Microsoft's dot-net stuff comes a bit closer, but they admittedly convoluted their approach for speed purposes. This is a mistake for most biz apps. The best techniques and optimization profile for building eBay and building an intranet are very different. MS sold out to the benchmark wars IMO. More about this at:
http://www.geocities.com/tablizer/webstif.htm
Table-ized A.I.
On the plus side, the fusebox framework brings some organization to what would otherwise be a collection of interconnected pages of script. Fusebox is fairly straightforward and a developer can use it with a single day of instruction, so it can be a very useful application development tool.
OTOH the resulting application is usually a single large executable which handles all functions (and pages). This is not in itself a bad thing, but appears to be precariously close to the Big Ball of Mud methodology of software development, although it really isn't.

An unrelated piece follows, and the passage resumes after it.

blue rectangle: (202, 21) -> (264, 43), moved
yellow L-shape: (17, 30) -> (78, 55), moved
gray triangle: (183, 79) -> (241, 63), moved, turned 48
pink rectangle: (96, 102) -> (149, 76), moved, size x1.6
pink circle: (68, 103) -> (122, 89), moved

Until something better comes along for scripting languages complex applications can be organized using fusebox. And at that time it shouldn't be difficult to refactor an application from the fusebox framework to another, better methodology.

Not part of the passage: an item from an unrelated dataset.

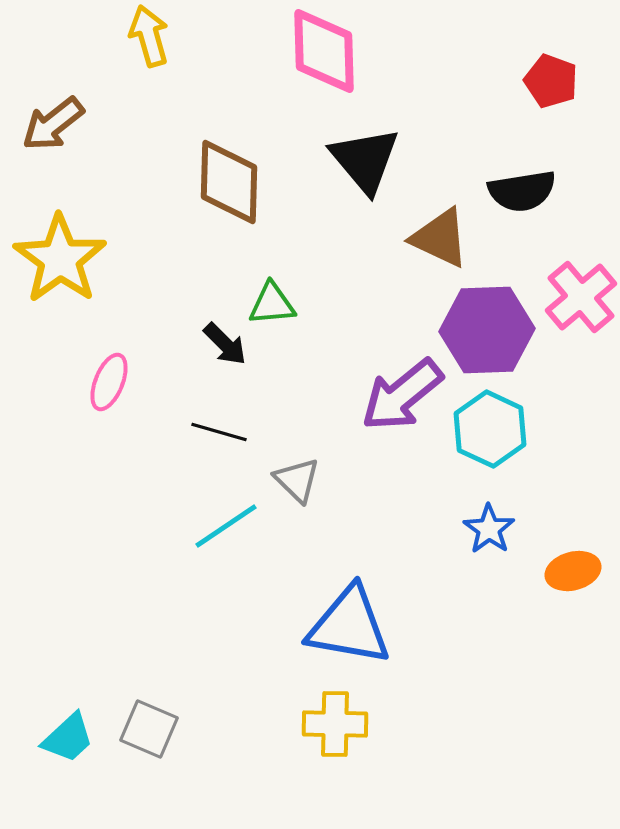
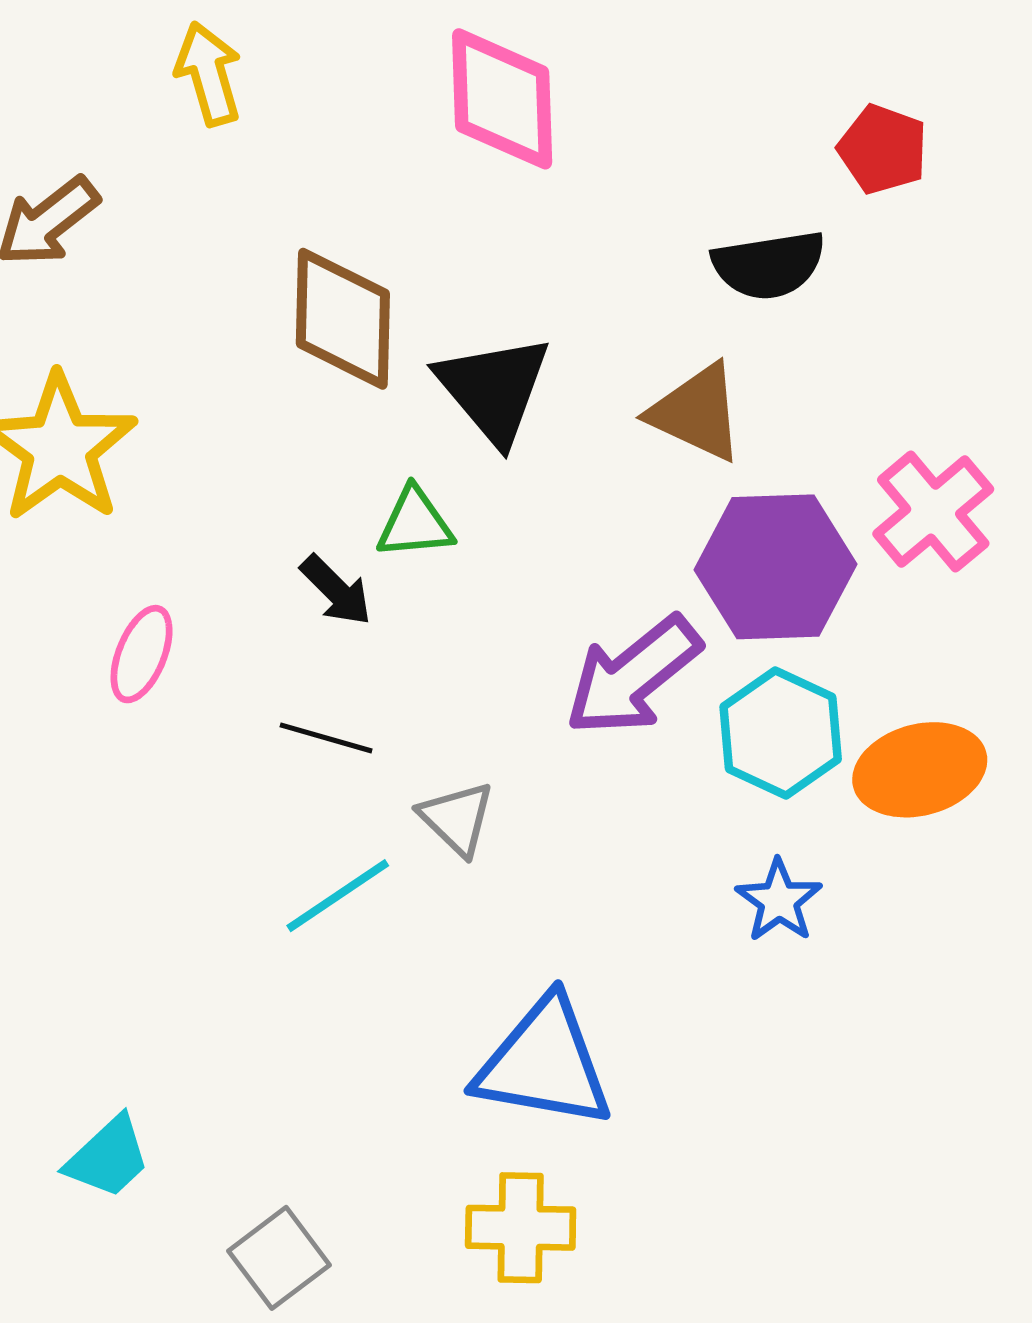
black triangle: (365, 160) -> (494, 389), moved
black semicircle: (522, 191) -> (769, 265), moved
orange ellipse: (573, 571) -> (920, 770), moved, size x1.4
gray square: (149, 729) -> (279, 1258), moved, turned 30
cyan trapezoid: (68, 738) -> (108, 1157), moved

The REST methodology approaches applications development from another perspective and is grounded in the structure of the WWW: it may be the next place to look for organizing WWW applications development.

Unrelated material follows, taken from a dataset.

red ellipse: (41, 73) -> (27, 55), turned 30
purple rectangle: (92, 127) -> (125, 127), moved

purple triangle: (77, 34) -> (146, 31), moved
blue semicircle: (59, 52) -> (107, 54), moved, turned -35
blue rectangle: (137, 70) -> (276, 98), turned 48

...a way of going about something is a *method*, not a "methodology." Yeah, I know, everyone uses it, but it's still wrong. Don't they teach English in college these days?
ahem
Jeremy French
Atabia Internet Services
If you build sites that need to scale multilingually, you'll find CFMX dramatically better than PHP or Perl because it's based on Java (therefore Unicode) strings.
It gives you the convenience of tag-based scripting, like PHP, with the internationalization power of Java.
This isn't likely to matter if your client is a local shoe store, but for larger clients it does, even if the client doesn't realize it.
"Those who have never entered upon scientific pursuits know not a tithe of the poetry by which they are surrounded."
Don't do it kids, mmmmmmk?
I'm being forced to develop a LARGE scale app using Fusebox. I've been programming CF for a little over five years now and developed my own standard I called "pseudobox" because it implemented the GOOD qualities of fusebox and left room to be creative. I hate the fact everything has to fall under dsp, act, qry, etc. In the app I'm building right now, that's not enough. And I don't like the fact that I have to post the form action a fuseAction to the index.cfm file...why can't a form just post to itself? I've worked at a lot of different types of software houses in the past that consisted of mainly knowledgeable web developers and we all agreed that fusebox is most definitely not the way to go...too bad the morons in management at my new place don't share the same opinion.
Fuxebox doesn't organize or change the code, per se. It is a *way of coding* and structuring sites, so that everyone codes the same way. Thus, any member joining the team, or joining a project half way through can just pick it up and immediately understand the architecture and logic, because it is the standard fusebox architecture and logic.
Yes, fusebox is imposing order on the chaos of scripting languages, but I'm betting that it doesn't impose nearly as much on neat/tidy coders as it does on sloppy coders.
The problem with developing your own 'in house' rules is that no one on the outside knows them... so you can't hire someone who already knows 'your' rules.